ACTIVITY: Except for the pictures, write out all the records that follow exactly.

[[ PROVIDED INFORMATION open ]]

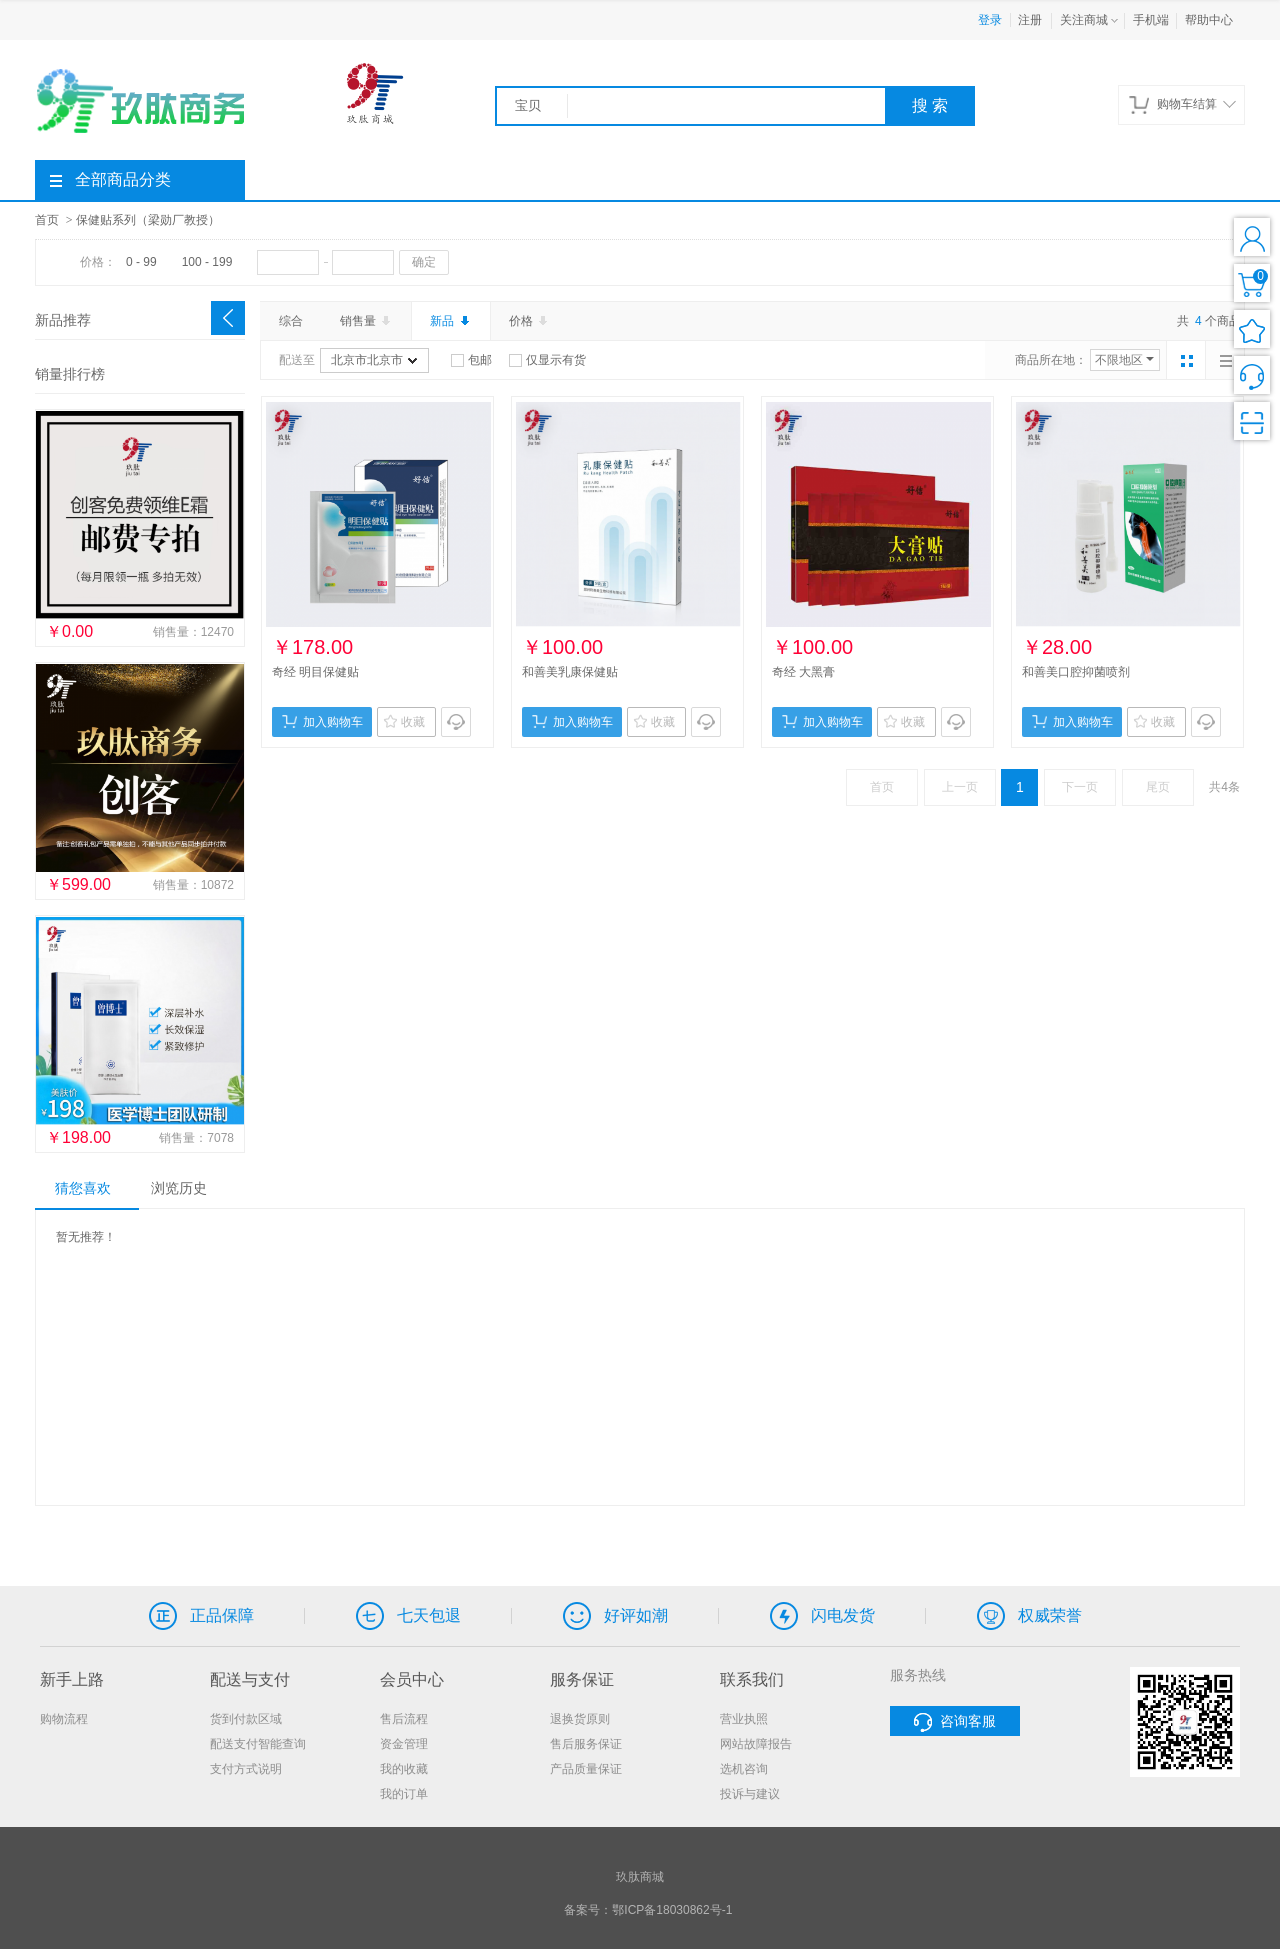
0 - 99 (141, 262)
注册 (1030, 20)
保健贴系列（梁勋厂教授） (148, 220)
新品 (451, 321)
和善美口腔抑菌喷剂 (1076, 672)
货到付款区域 (246, 1719)
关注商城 (1091, 21)
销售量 (367, 321)
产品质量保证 (586, 1769)
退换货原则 (580, 1719)
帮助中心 (1209, 20)
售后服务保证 (586, 1744)
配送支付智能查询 (258, 1744)
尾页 (1158, 787)
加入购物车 (322, 721)
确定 (424, 262)
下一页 (1080, 787)
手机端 (1151, 20)
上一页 (960, 787)
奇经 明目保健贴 (315, 672)
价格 (530, 321)
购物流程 (64, 1719)
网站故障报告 (756, 1744)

[[ PROVIDED INFORMATION closed ]]

EXPECTED ANSWER:
0 - 99 (141, 262)
注册 (1030, 20)
保健贴系列（梁勋厂教授） (148, 220)
新品 (451, 321)
和善美口腔抑菌喷剂 (1076, 672)
货到付款区域 (246, 1719)
关注商城 (1091, 21)
销售量 (367, 321)
产品质量保证 (586, 1769)
退换货原则 (580, 1719)
帮助中心 (1209, 20)
售后服务保证 (586, 1744)
配送支付智能查询 (258, 1744)
尾页 (1158, 787)
加入购物车 (322, 721)
确定 (424, 262)
下一页 (1080, 787)
手机端 (1151, 20)
上一页 (960, 787)
奇经 明目保健贴 (315, 672)
价格 (530, 321)
购物流程 (64, 1719)
网站故障报告 (756, 1744)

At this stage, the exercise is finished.